The fact that part of Kevin’s dream for this is to preserve
the legacy of the farm is very important. What he is doing is
truly a gift to the people of Maryland.”
Vanderbilt, who died in 1999, was a scion of industrial age wealth
and one of the lions of the American horse racing business. He
ran Pimlico race course during the Depression, helped start the
New York Racing Association in the 1950s and was a fixture at
Saratoga during the summer. Seen as having one of the keenest
minds in the sport, he was a New York resident but bred and ran
horses out of Sagamore.
Located in the Worthington Valley several miles north of the
Baltimore beltway, the farm had consisted of alfalfa fields until
Isaac Emerson, inventor of Bromo-Seltzer, turned it into a horse
farm in 1925. He built it for his daughter, Margaret, who was
Vanderbilt’s mother. She owned a racing stable but gave
the farm to Vanderbilt when he turned 21 in 1933. Vanderbilt
soon bought the colt Discovery from Adolphe Pons of Country Life
Farm in Bel Air, Md., and had a major racing stable going. Discovery,
a champion and famed weight-bearer in the mid-1930s, later sired
Geisha, the mare who delivered Native Dancer, acclaimed as one
of racing’s all-time greats with 21 wins in 22 starts from
1952 to ’54. (The historic link between Country Life and
Sagamore was renewed in 2007 when Mullikin boarded Plank’s
horses at Country Life as the renovation of Sagamore was getting
underway.)
Under Vanderbilt’s ownership, Sagamore was an iconic landmark
for more than a half-century.

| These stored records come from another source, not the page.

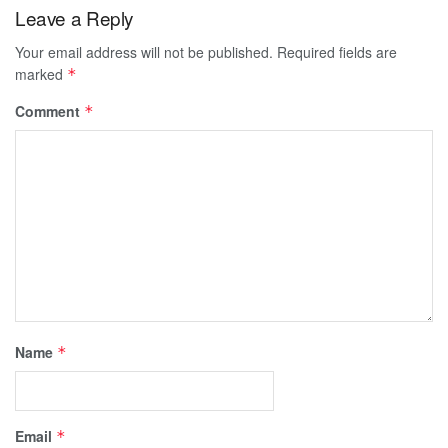
Leave a Reply
Your email address will not be published.
Required fields are
marked
*
Comment
*
Name
*
Email
*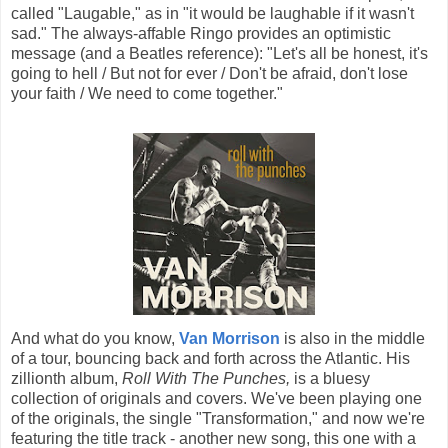
called "Laugable," as in "it would be laughable if it wasn't
sad." The always-affable Ringo provides an optimistic
message (and a Beatles reference): "Let's all be honest, it's
going to hell / But not for ever / Don't be afraid, don't lose
your faith / We need to come together."
And what do you know,
Van Morrison
is also in the middle
of a tour, bouncing back and forth across the Atlantic. His
zillionth album,
Roll With The Punches,
is a bluesy
collection of originals and covers. We've been playing one
of the originals, the single "Transformation," and now we're
featuring the title track - another new song, this one with a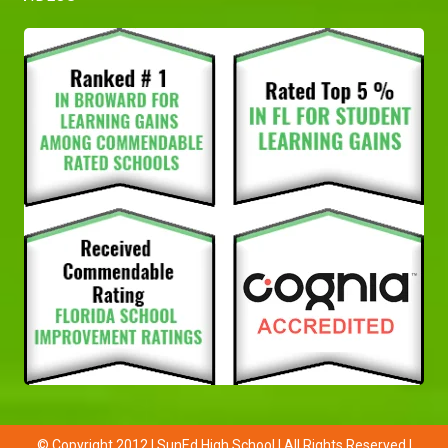
© Copyright 2012 | SunEd High School | All Rights Reserved |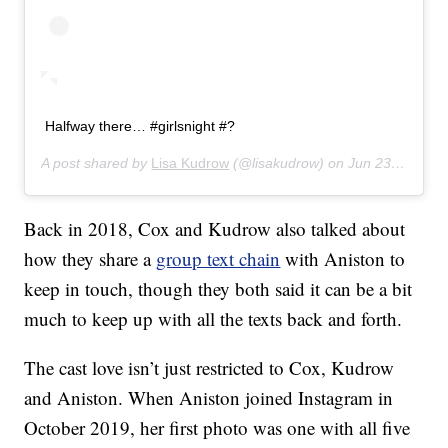
Halfway there… #girlsnight #?
A post shared by
Lisa Kudrow
(@lisakudrow) on
Jun 23, 2019 at 10:06pm PDT
Back in 2018, Cox and Kudrow also talked about
how they share a
group text chain
with Aniston to
keep in touch, though they both said it can be a bit
much to keep up with all the texts back and forth.
The cast love isn’t just restricted to Cox, Kudrow
and Aniston. When Aniston joined Instagram in
October 2019, her first photo was one with all five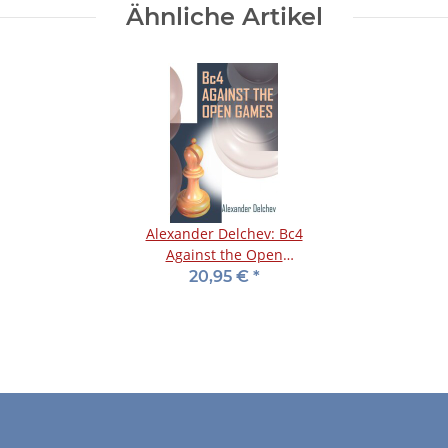
Ähnliche Artikel
Alexander Delchev: Bc4
Against the Open
Games
20,95 €
*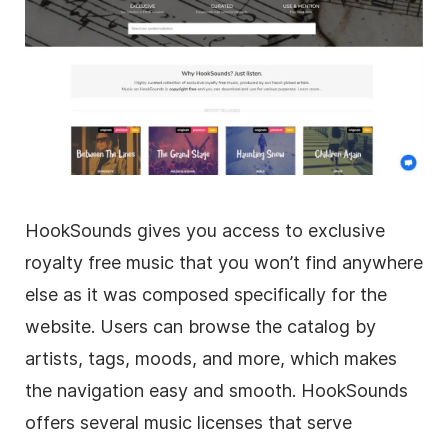
HookSounds gives you access to exclusive
royalty free music that you won’t find anywhere
else as it was composed specifically for the
website. Users can browse the catalog by
artists, tags, moods, and more, which makes
the navigation easy and smooth. HookSounds
offers several music licenses that serve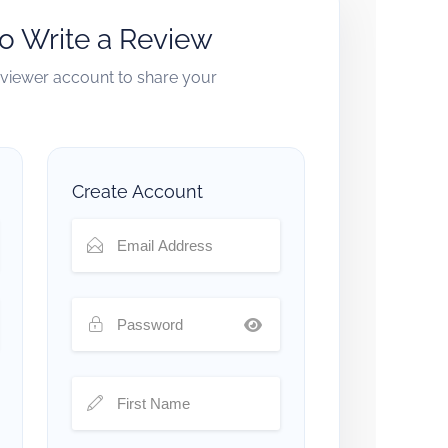
to Write a Review
reviewer account to share your
Create Account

Generations of horses and horsemen
lived and worked in an environment of splendid white fences,
scrubbed barns, shiny brass fixtures and intricately carved and
painted tack boxes. (At one point the property was almost 1,000
acres as Vanderbilt added neighboring parcels, but it eventually
shrank to half that size.) Horses of all ages galloped and worked
on its immaculately kept three-quarter-mile training track (equipped
with a viewing stand as well as a starting gate), and grooms
and exercise riders—many of whom lived in a dormitory on
the grounds—bustled about. Vanderbilt frequently flew down
in a private plane to view his horses. The staff presented them
with military-like fanfare and precision.
The farm slowly descended from its heyday after Vanderbilt shrank
his racing stable in the late 1950s and Native Dancer died in
1967. The great gray champion had turned white and stood as a
stallion on the grounds from 1955 until his death. He was buried
on the property along with Discovery and other famed Vanderbilt
runners such as Next Move and Bed o’ Roses.
Vanderbilt put less and less time and money into the farm in
the 1970s and ’80s, and while Ward didn’t develop
the property after he took over, as many feared he would, he
didn’t invest much in it, either. A few trainers leased
a few stalls. The fence paint peeled. Much of the finery from
the farm’s glory days disappeared.
“
The place had basically been picked clean,” Plank said. “I’m
sure there are lots of nice Vanderbilt-era tack boxes hanging
in bars all over the place.”
But years of inattention couldn’t diminish the emotional
pull many fans still feel for the place. Since Plank took over,
Mullikin and Lewis have entertained a succession of tourists,
veterinarian groups, artists and curiosity seekers. Lewis said
he recently came across two women who had made a pilgrimage to
see Native Dancer’s headstone.
“
Nancy Pelosi [Speaker of the U.S. House of Representatives]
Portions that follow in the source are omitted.